## YOUR ASSIGNMENT
From the entries, filter out every line that lacks "bounding" and copy the rest.
[GIVEN INFORMATION Boundary: Start]
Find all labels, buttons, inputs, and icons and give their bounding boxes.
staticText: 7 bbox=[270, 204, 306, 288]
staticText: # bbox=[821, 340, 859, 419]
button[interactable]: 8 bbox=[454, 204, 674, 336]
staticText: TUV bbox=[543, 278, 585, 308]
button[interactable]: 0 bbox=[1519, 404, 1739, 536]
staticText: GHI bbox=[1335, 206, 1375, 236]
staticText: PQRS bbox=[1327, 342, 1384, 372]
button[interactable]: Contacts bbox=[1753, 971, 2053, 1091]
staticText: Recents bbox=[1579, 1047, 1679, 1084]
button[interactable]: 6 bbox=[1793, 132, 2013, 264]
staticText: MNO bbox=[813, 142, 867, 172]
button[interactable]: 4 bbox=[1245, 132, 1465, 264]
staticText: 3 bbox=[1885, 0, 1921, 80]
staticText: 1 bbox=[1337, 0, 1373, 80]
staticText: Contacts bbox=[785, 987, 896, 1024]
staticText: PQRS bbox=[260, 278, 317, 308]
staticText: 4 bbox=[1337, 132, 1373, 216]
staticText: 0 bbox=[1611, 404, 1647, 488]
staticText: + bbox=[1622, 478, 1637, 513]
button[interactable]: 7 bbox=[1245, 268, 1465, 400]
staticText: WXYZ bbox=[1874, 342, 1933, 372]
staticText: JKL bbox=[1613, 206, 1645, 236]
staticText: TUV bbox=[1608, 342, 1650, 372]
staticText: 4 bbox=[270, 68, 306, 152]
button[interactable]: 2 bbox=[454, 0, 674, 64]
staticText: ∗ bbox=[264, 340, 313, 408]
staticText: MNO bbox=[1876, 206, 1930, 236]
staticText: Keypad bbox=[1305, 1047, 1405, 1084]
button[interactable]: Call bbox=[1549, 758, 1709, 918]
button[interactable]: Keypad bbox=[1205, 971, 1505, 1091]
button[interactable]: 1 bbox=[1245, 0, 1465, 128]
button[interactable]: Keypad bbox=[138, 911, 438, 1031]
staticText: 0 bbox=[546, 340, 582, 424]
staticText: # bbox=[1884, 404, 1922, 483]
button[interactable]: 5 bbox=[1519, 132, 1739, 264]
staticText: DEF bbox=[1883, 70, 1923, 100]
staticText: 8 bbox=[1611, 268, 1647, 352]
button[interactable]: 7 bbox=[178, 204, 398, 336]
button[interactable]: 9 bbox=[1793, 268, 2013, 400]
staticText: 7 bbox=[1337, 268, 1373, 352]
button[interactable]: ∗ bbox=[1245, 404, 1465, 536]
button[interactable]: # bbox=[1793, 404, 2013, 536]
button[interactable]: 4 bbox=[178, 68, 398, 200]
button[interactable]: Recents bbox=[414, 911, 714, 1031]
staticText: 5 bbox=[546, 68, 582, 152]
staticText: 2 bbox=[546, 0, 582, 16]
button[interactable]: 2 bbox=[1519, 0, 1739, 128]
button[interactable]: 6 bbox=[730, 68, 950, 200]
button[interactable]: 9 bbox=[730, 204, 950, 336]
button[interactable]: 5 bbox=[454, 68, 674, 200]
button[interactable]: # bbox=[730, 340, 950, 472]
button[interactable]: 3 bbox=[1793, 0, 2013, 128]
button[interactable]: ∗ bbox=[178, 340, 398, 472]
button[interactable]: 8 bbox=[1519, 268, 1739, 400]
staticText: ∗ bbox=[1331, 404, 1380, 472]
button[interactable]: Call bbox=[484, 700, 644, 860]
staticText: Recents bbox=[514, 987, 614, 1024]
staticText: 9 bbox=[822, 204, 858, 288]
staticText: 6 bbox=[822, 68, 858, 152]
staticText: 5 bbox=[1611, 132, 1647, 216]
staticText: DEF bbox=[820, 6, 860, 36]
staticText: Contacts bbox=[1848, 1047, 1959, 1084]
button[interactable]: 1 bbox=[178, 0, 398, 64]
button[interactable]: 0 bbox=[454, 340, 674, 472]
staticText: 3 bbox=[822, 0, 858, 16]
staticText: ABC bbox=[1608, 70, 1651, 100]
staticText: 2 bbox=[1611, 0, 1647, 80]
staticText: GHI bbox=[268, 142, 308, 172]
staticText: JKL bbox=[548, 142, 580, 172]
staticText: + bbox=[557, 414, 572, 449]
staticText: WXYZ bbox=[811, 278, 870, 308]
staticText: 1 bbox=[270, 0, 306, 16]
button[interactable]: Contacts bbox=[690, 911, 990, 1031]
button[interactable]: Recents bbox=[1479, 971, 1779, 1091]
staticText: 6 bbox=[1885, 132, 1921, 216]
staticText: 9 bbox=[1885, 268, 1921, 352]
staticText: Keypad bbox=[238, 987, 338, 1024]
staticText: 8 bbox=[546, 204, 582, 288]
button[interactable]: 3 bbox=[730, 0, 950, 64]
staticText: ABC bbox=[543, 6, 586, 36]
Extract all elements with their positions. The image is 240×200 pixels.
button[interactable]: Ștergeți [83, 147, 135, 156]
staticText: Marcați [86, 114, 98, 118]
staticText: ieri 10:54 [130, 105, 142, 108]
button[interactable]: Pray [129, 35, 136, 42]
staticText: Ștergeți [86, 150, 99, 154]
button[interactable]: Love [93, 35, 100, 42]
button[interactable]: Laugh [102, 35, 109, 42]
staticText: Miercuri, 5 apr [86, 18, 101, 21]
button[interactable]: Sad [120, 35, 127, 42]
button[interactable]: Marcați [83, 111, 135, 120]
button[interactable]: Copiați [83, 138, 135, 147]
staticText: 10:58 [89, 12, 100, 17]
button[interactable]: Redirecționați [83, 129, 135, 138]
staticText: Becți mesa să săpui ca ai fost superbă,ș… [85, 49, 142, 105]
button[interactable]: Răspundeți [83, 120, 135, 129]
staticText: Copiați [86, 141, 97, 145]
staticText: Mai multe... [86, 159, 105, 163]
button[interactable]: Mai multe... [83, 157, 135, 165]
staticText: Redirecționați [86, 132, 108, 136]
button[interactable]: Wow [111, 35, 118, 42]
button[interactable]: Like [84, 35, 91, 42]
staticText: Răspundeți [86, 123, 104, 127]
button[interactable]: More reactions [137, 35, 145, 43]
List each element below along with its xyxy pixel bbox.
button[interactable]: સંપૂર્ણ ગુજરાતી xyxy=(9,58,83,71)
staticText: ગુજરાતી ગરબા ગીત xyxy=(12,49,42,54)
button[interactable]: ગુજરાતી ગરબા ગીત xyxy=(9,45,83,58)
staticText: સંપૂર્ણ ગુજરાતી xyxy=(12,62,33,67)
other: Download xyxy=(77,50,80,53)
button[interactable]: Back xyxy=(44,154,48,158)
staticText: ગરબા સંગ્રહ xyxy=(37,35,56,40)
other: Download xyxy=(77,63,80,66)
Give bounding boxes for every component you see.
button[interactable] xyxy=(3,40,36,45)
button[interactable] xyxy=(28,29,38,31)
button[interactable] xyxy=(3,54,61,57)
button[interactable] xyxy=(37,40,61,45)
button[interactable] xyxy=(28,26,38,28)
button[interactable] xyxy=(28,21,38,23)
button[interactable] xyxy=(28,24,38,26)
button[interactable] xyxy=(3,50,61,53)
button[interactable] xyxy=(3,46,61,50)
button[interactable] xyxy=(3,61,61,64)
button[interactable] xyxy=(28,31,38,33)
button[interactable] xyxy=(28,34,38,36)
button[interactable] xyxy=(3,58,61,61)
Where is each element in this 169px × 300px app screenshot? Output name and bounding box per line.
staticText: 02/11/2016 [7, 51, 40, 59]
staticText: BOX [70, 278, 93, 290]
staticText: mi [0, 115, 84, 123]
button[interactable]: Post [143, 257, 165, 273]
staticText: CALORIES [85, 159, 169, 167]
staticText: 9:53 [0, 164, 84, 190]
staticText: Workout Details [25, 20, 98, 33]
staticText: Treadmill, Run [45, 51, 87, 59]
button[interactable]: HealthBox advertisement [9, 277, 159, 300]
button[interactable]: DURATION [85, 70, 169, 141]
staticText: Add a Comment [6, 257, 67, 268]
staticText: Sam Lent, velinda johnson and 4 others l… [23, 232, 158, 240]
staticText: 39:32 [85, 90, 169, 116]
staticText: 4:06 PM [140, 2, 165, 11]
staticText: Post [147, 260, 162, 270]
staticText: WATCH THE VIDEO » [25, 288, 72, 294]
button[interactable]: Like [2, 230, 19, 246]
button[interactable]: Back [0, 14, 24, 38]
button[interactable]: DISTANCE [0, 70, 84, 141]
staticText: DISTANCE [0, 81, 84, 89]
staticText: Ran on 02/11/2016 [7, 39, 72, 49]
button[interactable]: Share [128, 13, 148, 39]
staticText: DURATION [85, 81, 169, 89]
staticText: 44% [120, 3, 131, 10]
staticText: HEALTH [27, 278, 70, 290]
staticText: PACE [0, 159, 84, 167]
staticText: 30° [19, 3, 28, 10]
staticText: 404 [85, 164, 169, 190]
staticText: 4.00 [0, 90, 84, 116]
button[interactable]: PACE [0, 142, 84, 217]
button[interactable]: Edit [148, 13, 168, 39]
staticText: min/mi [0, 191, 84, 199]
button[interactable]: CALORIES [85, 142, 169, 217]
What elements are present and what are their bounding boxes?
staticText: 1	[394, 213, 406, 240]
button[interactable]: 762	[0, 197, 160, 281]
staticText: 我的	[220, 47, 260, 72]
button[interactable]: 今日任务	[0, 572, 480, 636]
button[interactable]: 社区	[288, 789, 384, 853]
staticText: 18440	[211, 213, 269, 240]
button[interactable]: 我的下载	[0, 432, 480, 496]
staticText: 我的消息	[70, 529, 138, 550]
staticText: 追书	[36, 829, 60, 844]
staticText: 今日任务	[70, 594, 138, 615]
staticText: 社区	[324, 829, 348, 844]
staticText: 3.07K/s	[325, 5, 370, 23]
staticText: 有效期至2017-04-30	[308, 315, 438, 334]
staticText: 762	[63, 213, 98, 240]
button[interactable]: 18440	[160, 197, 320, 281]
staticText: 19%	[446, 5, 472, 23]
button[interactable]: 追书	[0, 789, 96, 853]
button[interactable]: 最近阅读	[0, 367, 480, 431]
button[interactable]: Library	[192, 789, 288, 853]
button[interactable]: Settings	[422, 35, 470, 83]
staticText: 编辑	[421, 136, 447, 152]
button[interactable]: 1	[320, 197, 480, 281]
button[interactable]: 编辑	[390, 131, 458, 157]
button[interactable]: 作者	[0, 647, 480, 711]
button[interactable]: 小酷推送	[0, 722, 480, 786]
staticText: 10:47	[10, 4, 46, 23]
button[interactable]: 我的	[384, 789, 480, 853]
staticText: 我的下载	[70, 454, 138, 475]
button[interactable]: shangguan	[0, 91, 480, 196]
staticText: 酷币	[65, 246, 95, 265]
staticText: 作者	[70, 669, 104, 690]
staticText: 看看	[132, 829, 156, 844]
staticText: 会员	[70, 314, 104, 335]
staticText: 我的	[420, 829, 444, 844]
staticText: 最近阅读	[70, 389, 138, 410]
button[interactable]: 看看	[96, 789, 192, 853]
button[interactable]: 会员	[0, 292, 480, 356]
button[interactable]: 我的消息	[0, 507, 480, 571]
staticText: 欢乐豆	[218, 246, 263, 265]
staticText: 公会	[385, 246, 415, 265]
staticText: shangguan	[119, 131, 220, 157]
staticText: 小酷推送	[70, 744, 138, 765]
[GIVEN INFORMATION Boundary: End]
## THE COMPLETED TASK
Find all labels, buttons, inputs, and icons and give their bounding boxes.
Give bounding boxes for every component you see.
Where is each element in this 169px × 300px app screenshot? Output name and bounding box per line.
What elements are present and what are their bounding boxes?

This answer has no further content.